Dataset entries
• • •

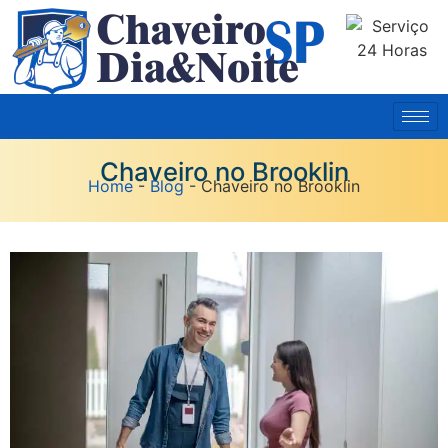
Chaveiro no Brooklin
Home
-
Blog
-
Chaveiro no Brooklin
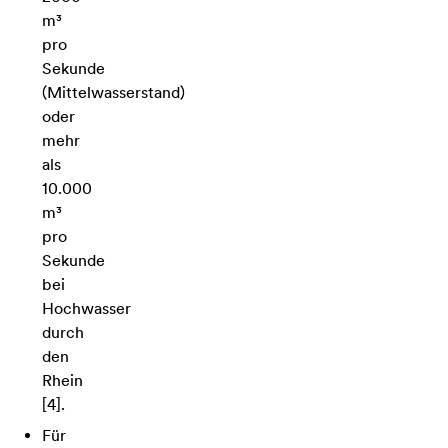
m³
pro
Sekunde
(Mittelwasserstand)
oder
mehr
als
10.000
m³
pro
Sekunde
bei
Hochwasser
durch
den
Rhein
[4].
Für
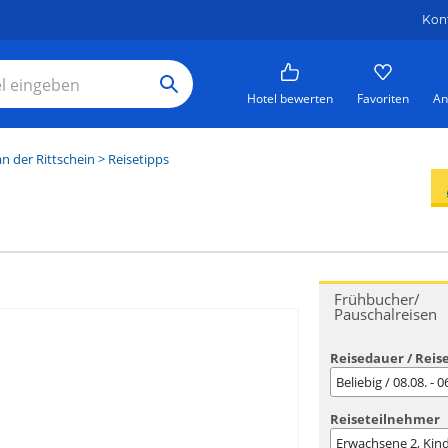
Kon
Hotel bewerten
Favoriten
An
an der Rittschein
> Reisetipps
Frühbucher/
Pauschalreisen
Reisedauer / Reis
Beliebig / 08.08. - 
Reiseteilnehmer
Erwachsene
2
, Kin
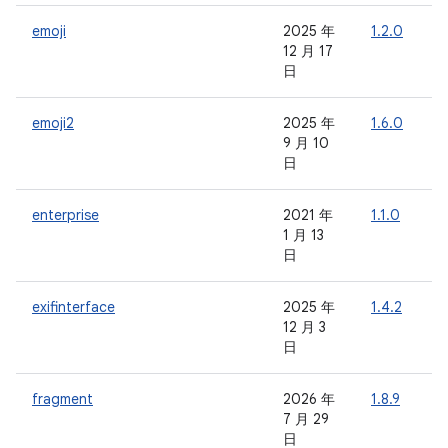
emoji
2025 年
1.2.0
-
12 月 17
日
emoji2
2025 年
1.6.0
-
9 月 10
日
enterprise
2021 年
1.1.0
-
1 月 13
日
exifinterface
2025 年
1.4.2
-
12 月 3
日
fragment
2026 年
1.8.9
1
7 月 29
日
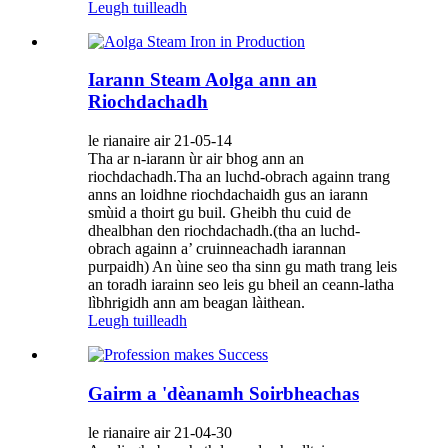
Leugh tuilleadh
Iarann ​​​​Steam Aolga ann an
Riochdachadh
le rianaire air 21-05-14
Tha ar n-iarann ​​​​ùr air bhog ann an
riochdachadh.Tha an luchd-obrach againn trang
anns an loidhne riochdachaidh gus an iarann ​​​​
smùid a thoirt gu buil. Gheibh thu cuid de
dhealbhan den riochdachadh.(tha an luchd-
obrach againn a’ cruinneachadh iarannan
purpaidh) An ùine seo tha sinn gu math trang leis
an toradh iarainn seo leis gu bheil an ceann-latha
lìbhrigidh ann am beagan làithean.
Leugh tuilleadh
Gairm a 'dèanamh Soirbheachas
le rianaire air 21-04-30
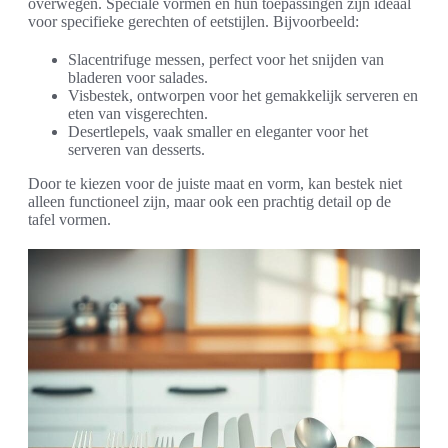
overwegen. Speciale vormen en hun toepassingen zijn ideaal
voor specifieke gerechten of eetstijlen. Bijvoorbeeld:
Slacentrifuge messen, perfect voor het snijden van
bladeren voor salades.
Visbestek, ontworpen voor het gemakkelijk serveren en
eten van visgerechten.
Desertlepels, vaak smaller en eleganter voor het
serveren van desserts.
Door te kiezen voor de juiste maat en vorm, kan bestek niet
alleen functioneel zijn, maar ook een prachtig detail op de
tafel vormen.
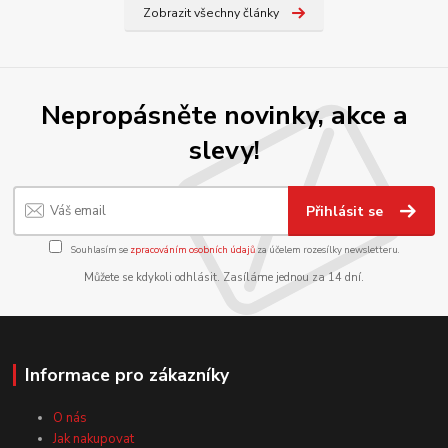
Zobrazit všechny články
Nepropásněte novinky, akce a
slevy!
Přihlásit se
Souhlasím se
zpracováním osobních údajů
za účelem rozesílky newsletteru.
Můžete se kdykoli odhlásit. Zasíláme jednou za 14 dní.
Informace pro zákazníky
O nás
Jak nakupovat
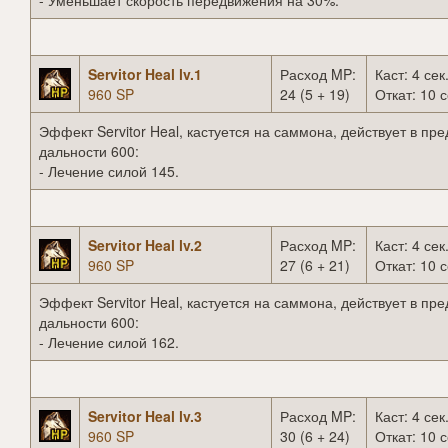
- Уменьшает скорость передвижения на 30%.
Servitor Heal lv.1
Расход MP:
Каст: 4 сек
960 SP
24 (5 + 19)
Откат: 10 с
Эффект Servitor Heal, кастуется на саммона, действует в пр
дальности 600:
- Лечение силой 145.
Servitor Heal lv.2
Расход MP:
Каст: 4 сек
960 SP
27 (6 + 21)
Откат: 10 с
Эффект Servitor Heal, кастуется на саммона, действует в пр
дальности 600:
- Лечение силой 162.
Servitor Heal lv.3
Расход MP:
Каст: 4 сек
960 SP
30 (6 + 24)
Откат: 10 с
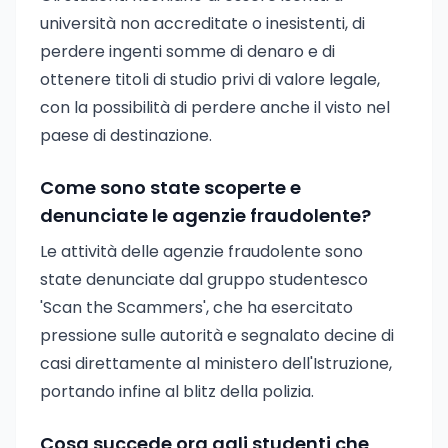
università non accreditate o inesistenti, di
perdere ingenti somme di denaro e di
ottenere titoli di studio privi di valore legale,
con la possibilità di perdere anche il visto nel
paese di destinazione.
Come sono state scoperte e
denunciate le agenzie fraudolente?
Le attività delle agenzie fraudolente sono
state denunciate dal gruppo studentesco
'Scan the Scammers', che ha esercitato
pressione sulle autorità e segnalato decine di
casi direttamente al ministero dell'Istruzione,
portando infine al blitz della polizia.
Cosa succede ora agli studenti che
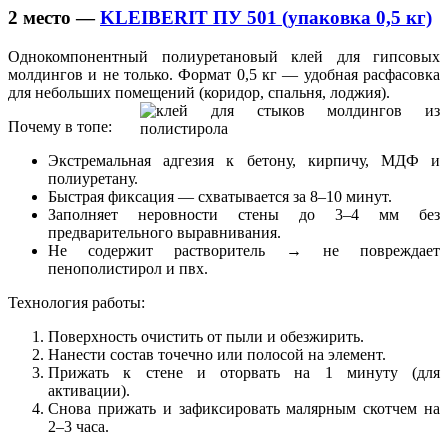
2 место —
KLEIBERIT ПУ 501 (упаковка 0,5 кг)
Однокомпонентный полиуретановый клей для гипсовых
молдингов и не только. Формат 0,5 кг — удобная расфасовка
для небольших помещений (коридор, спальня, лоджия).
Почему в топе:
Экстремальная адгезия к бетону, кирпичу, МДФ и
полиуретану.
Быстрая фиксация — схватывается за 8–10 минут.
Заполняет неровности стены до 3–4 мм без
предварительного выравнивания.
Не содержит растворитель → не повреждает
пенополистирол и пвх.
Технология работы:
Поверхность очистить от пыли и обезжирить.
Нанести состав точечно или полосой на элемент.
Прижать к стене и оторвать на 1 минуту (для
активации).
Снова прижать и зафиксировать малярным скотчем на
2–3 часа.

• • •

Give again, word for word, each line from the one holding "portando infine al blitz della polizia." through the end of the entries, and leave out any picture.

** PROBLEM SOLUTION **
portando infine al blitz della polizia.
Cosa succede ora agli studenti che
2 место —
KLEIBERIT ПУ 501 (упаковка 0,5 кг)
Однокомпонентный полиуретановый клей для гипсовых
молдингов и не только. Формат 0,5 кг — удобная расфасовка
для небольших помещений (коридор, спальня, лоджия).
Почему в топе:
Экстремальная адгезия к бетону, кирпичу, МДФ и
полиуретану.
Быстрая фиксация — схватывается за 8–10 минут.
Заполняет неровности стены до 3–4 мм без
предварительного выравнивания.
Не содержит растворитель → не повреждает
пенополистирол и пвх.
Технология работы:
Поверхность очистить от пыли и обезжирить.
Нанести состав точечно или полосой на элемент.
Прижать к стене и оторвать на 1 минуту (для
активации).
Снова прижать и зафиксировать малярным скотчем на
2–3 часа.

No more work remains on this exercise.